Records contained in a dataset:
BEGIN

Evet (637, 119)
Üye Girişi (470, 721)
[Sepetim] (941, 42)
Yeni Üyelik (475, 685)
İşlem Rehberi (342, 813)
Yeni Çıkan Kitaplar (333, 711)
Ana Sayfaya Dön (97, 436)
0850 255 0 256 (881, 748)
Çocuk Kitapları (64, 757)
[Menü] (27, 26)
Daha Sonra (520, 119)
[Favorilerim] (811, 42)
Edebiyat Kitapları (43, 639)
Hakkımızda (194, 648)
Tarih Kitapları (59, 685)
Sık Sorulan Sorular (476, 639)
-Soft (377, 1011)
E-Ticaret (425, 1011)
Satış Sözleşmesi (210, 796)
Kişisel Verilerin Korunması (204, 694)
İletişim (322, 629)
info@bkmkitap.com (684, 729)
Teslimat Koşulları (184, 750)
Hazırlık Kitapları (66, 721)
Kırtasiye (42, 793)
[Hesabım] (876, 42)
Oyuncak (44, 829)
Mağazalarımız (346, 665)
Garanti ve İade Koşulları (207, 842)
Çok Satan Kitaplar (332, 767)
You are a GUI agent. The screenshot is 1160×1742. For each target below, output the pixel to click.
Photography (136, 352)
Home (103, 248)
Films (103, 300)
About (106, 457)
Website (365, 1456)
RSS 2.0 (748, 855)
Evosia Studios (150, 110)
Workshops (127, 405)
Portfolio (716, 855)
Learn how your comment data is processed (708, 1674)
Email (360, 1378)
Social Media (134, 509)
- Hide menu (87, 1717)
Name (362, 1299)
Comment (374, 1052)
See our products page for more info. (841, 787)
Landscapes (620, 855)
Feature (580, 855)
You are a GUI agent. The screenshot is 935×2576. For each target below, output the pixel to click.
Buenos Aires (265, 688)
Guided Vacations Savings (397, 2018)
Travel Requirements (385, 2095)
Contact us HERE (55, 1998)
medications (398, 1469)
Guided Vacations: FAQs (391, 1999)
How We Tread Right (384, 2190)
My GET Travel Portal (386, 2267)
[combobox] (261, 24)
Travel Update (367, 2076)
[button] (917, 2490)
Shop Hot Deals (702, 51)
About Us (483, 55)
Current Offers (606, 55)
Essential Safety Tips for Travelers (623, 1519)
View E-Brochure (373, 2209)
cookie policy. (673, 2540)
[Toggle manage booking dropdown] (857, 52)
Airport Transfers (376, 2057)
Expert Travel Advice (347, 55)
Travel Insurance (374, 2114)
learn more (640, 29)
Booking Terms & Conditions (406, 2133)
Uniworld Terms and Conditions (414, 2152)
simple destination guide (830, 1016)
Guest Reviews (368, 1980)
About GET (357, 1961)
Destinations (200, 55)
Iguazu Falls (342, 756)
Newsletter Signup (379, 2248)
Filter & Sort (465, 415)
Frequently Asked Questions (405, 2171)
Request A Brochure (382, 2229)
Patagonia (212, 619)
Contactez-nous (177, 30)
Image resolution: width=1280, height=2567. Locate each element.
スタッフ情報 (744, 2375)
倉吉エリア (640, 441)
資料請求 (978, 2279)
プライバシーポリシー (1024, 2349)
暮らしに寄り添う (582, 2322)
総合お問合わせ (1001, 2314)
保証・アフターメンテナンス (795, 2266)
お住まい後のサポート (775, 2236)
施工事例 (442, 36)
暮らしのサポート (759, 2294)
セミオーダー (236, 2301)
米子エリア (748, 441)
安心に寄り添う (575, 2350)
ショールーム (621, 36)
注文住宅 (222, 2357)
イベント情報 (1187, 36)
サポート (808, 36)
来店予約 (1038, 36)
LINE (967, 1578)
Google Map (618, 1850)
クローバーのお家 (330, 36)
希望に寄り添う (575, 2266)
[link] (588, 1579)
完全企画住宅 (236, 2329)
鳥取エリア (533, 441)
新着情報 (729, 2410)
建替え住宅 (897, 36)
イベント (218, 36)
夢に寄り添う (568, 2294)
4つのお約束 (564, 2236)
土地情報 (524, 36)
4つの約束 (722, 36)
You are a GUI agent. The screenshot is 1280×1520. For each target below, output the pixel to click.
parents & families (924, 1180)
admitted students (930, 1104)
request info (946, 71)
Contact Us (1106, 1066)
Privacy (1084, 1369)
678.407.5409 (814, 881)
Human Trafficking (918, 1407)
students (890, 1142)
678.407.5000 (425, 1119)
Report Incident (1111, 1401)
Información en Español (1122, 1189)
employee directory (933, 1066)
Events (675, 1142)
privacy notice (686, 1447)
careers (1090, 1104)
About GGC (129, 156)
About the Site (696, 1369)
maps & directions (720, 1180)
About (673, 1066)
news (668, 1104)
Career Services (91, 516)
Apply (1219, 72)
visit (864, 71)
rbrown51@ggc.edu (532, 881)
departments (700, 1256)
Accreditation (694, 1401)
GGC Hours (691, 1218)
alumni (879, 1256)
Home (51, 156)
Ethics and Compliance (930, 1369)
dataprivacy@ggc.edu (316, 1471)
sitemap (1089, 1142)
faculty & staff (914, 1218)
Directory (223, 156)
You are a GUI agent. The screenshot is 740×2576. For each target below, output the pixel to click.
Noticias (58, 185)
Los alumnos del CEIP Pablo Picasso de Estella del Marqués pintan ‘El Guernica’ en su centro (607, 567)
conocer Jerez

END

## AIM OF THE TASK
Read the data above. Pull out each line in which the string "click" appears.

## FINISHED TASK
You are a GUI agent. The screenshot is 1160×1742. For each target below, output the pixel to click.
You are a GUI agent. The screenshot is 935×2576. For each target below, output the pixel to click.
You are a GUI agent. The screenshot is 1280×1520. For each target below, output the pixel to click.
You are a GUI agent. The screenshot is 740×2576. For each target below, output the pixel to click.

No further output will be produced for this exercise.